* Assignment *
Wherever "Empleos" appears in the records below, copy the line that holds it.

Material shown START

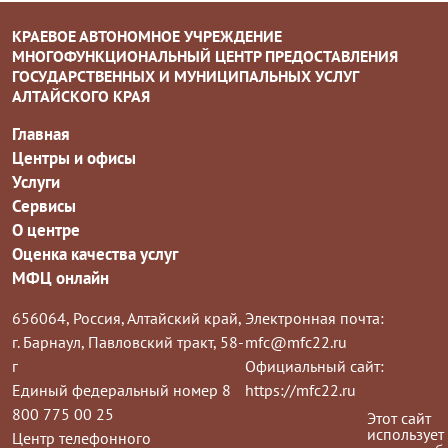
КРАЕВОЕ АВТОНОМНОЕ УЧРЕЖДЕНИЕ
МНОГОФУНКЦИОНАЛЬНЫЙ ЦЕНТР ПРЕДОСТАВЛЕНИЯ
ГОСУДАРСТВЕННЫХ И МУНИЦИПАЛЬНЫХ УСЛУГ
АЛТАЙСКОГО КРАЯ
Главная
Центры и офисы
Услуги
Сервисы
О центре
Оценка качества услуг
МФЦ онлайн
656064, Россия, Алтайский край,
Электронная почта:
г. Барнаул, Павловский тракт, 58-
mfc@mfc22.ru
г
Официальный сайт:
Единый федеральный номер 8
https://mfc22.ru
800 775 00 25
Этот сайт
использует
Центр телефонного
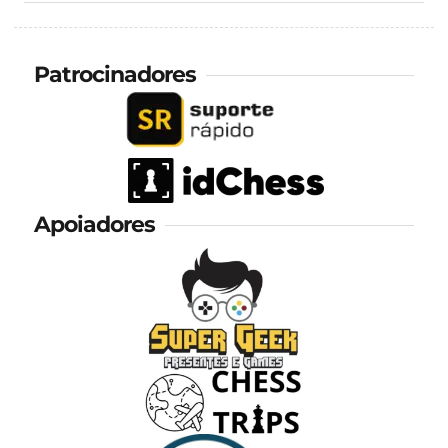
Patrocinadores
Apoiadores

Material shown END
Material shown START

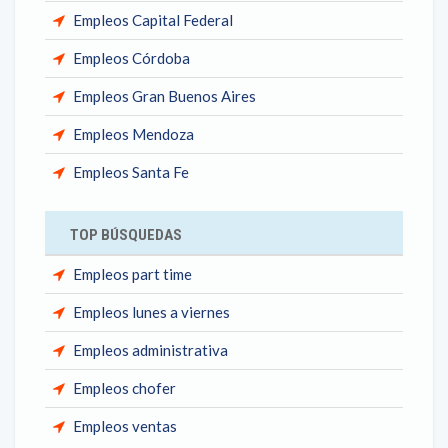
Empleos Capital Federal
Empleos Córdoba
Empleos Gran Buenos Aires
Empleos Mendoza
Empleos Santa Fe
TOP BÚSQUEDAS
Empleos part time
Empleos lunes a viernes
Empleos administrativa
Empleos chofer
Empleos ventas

Material shown END

* Response for this exercise *
Empleos Capital Federal
Empleos Córdoba
Empleos Gran Buenos Aires
Empleos Mendoza
Empleos Santa Fe
Empleos part time
Empleos lunes a viernes
Empleos administrativa
Empleos chofer
Empleos ventas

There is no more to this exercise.